Asilik hali fani olunca, itaat hali baki olur.

Kul için ilim ve taat hâsıl olunca, o zaman zikrin bekası ile de gaflet fani olur. Yani kul Allah hakkında ilim sahibi olur ve bu ilmi de baki ve daimi olursa, onunla cehalet fani olur.

Gafletten fani olunca, onun zikri ile yani onu unutma hali sona erince, onu hatırlama hali ile baki olur. İşte bu halde “mutu kalbe ente mutu” sırrına nail olunur.

Ruh ve sır ile idrak etmiş olanlar, her şeyden yüz çevirmişlerdir. Muratsız olmuşlar ve hiçbir şeyden haz almaz olmuşlardır.

 

Veciz sözler;

Hayırda israf olmadığı gibi, israfta da hayır yoktur.

İlâhi sistem, yanlışı ve eksiği kabul etmez.

Kahırla, lütuf iç içedir. Acı ve tatlı, bir manadır. Anlayana aşikârdır. Anlamaza nafiledir.

Cehaletten, daha çaresiz bir dert yoktur. Dertler, cehaletten gelir. Cahil, derdinin nerden geldiğini bilmediği gibi, sakınmayı da bilmez.

Asıl keramet, kötü ahlâkı bırakıp, güzel ahlâklı olmaktır.

Ateşe dayanacağın kadar, günah işle!

İnsan ne zaman azar? Ben dediği zaman, azar. Ben dediğinde; kendi kendine yettiğini sanmak, ölmeyeceğini sanmak, bütün azgınlıkların sebebidir.

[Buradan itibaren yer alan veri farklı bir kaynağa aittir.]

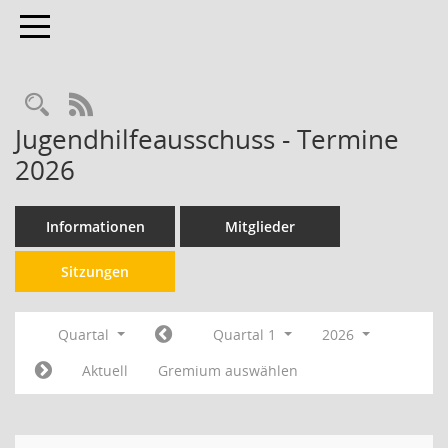
Toggle navigation
RSS-Feed
Jugendhilfeausschuss - Termine
2026
Informationen
Mitglieder
Sitzungen
Quartal
Quartal 1
2026
Aktuell
Gremium auswählen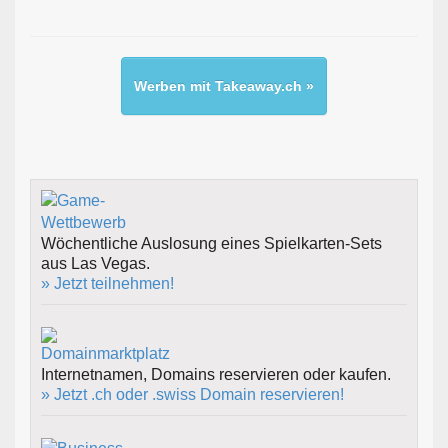
Werben mit Takeaway.ch »
Wöchentliche Auslosung eines Spielkarten-Sets
aus Las Vegas.
» Jetzt teilnehmen!
Internetnamen, Domains reservieren oder kaufen.
» Jetzt .ch oder .swiss Domain reservieren!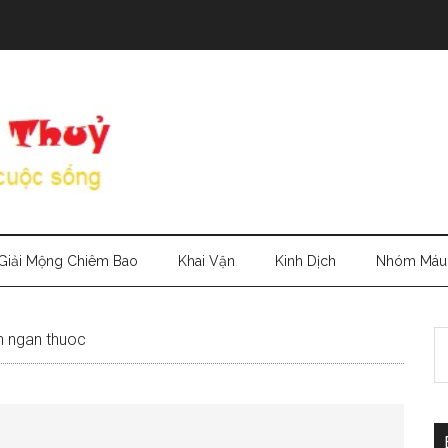
Giải Mộng Chiêm Bao
Khai Vận
Kinh Dịch
Nhóm Máu
S
en ngan thuoc
th
si
...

Müşriklerin temel sıkıntısı, görmeyen bir Allah’a inanmalarıdır.

Secde, Allah’a tam teslimiyetin sembolüdür. Kuran’daki öğreti, indiği geceyi bir ömre bedel kılar.

Varlık hakkındaki soruların cevapları, Allah katındandır.

Bilgi Allah’tandır, haber de insandan.